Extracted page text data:
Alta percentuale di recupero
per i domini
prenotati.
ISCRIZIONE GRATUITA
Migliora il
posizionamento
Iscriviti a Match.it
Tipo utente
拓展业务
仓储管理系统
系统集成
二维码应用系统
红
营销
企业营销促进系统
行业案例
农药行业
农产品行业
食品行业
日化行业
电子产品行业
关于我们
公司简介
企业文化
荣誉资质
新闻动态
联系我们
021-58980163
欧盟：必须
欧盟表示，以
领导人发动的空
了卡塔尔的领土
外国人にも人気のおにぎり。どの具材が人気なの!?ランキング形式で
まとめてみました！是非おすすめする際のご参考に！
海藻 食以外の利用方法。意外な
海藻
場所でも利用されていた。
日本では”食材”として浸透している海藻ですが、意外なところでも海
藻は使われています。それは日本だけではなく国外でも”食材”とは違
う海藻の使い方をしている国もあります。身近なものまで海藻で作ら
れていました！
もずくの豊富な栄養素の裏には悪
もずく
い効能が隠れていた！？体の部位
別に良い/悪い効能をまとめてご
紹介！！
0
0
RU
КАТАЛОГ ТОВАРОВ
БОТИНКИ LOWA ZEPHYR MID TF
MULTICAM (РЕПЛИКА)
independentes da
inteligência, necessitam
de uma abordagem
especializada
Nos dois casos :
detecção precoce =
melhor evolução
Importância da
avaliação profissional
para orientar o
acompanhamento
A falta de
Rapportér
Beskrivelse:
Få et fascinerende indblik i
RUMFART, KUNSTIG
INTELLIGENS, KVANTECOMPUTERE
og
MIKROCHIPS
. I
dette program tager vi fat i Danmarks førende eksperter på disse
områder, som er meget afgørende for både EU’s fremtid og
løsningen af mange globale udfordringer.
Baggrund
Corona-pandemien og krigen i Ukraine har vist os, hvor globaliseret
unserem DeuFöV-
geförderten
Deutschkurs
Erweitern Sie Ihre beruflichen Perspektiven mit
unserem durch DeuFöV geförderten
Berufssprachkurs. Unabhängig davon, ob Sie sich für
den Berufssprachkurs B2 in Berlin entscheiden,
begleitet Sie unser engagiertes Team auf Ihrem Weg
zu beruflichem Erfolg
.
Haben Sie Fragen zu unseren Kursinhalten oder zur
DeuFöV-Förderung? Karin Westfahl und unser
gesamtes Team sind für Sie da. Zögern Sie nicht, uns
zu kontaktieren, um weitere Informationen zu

## INSTRUCTIONS FOR THE TASK
What you return should match the entries above exactly.

## COMPLETED TASK
Alta percentuale di recupero
per i domini
prenotati.
ISCRIZIONE GRATUITA
Migliora il
posizionamento
Iscriviti a Match.it
Tipo utente
拓展业务
仓储管理系统
系统集成
二维码应用系统
红
营销
企业营销促进系统
行业案例
农药行业
农产品行业
食品行业
日化行业
电子产品行业
关于我们
公司简介
企业文化
荣誉资质
新闻动态
联系我们
021-58980163
欧盟：必须
欧盟表示，以
领导人发动的空
了卡塔尔的领土
外国人にも人気のおにぎり。どの具材が人気なの!?ランキング形式で
まとめてみました！是非おすすめする際のご参考に！
海藻 食以外の利用方法。意外な
海藻
場所でも利用されていた。
日本では”食材”として浸透している海藻ですが、意外なところでも海
藻は使われています。それは日本だけではなく国外でも”食材”とは違
う海藻の使い方をしている国もあります。身近なものまで海藻で作ら
れていました！
もずくの豊富な栄養素の裏には悪
もずく
い効能が隠れていた！？体の部位
別に良い/悪い効能をまとめてご
紹介！！
0
0
RU
КАТАЛОГ ТОВАРОВ
БОТИНКИ LOWA ZEPHYR MID TF
MULTICAM (РЕПЛИКА)
independentes da
inteligência, necessitam
de uma abordagem
especializada
Nos dois casos :
detecção precoce =
melhor evolução
Importância da
avaliação profissional
para orientar o
acompanhamento
A falta de
Rapportér
Beskrivelse:
Få et fascinerende indblik i
RUMFART, KUNSTIG
INTELLIGENS, KVANTECOMPUTERE
og
MIKROCHIPS
. I
dette program tager vi fat i Danmarks førende eksperter på disse
områder, som er meget afgørende for både EU’s fremtid og
løsningen af mange globale udfordringer.
Baggrund
Corona-pandemien og krigen i Ukraine har vist os, hvor globaliseret
unserem DeuFöV-
geförderten
Deutschkurs
Erweitern Sie Ihre beruflichen Perspektiven mit
unserem durch DeuFöV geförderten
Berufssprachkurs. Unabhängig davon, ob Sie sich für
den Berufssprachkurs B2 in Berlin entscheiden,
begleitet Sie unser engagiertes Team auf Ihrem Weg
zu beruflichem Erfolg
.
Haben Sie Fragen zu unseren Kursinhalten oder zur
DeuFöV-Förderung? Karin Westfahl und unser
gesamtes Team sind für Sie da. Zögern Sie nicht, uns
zu kontaktieren, um weitere Informationen zu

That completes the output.